De las matanzas religiosas pasamos a las matanzas corporativas, donde la diferencia está en que ahora estas corporaciones no luchas por ideologías diferentes, sino que se sientan en la misma mesa redonda, y ven las noticias de aquellas guerras que ellos mismos comenzaron. La monarquía era más fiel al poder, pues en ella el rey poseía el poder. Hoy vivimos en democracia, donde el poder vive en las sombras y manos de otros, una aristocracia malvada y dispuesta a todo lo que sea necesario. Hoy, Jean, tenemos armas capaces de matar a millones en solo unos minutos, y otros millones, en unos años, bajo el mismo efecto de la misma arma. Tenemos armas que provocan plagas, y otras armas que crean extremismos religiosos. La ilustración se vio afectada por una época obscura, la llama de la razón se apago con el control remoto de la televisión, el Facebook y ocios extras. Hoy leer un libro es de raros, no de cultos. Separamos los poderes, pero en realidad, lo unificamos más que nunca. Esas tres esferas que tú hablabas se convirtieron hoy en una misma esfera, que al igual que una pelota llena de oxígeno sumergida bajo el agua, intenta salir hacia afuera. Esta esfera también, solo que es tan fuerte que siempre provoca heridas.

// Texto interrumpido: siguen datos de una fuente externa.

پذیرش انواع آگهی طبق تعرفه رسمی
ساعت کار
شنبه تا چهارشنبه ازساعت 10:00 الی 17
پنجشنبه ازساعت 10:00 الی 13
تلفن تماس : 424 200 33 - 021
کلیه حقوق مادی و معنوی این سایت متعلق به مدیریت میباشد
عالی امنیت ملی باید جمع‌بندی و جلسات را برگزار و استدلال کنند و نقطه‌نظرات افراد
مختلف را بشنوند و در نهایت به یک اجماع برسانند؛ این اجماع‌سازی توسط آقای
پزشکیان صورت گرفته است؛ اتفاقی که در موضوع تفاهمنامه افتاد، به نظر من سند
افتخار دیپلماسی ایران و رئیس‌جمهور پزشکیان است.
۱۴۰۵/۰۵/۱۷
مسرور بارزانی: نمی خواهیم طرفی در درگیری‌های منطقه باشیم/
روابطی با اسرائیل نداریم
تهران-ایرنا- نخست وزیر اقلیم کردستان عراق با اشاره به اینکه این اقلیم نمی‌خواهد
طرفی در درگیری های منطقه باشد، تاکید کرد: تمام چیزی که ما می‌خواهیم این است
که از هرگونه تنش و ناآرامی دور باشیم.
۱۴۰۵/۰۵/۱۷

Nos vendieron nuestra vida; la vida huyó al Mcdonald’s. Nos da miedo salir a las calles porque otros nos pueden hacer daño, y es bajo esa oscuridad, en plena noche, donde la acción de esos hombres, llamados tristemente delincuentes, yace solo el daño de generaciones anteriores. Hoy la educación no se centra en enseñarnos a dudar, sino a no dudar, pues éste es un nuevo tipo de imperativo categórico, Rousseau, esto es el imperativo de lo cotidiano. No es que haya una moral trascendental, es que hicimos trascendental el día a día, y el que no lo cumple es marginado. Nuestra sociedad mira mal a los artistas, mira mal a los intelectuales, mira mal a los actores, mira mal a la política.

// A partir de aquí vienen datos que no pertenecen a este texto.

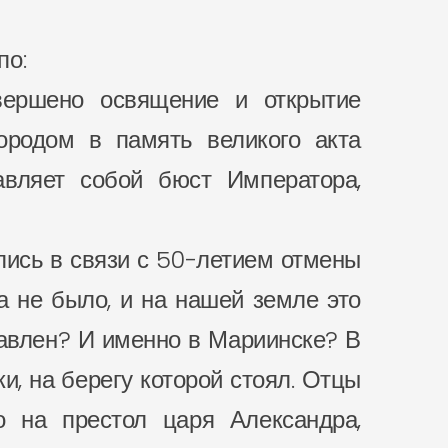
по:
вершено освящение и открытие
ородом в память великого акта
авляет собой бюст Императора,
ились в связи с 50-летием отмены
а не было, и на нашей земле это
тавлен? И именно в Мариинске? В
и, на берегу которой стоял. Отцы
о на престол царя Александра,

Hoy peleamos contra la mejor arma de los malos, la indiferencia y la desinformación. Tanto deseamos a veces que hubieses acertado en la bondad humana, como tanto deseamos que Hobbes se hubiera equivocado completamente, pero ni uno ni lo otro. Del nihilismo pasamos al individualismo, en su mayoría y sin generalizar. Sus excepciones hay, y habrá, pero se esconden en sus aposentos y sus miedos. Hoy es un mundo lleno de miedo.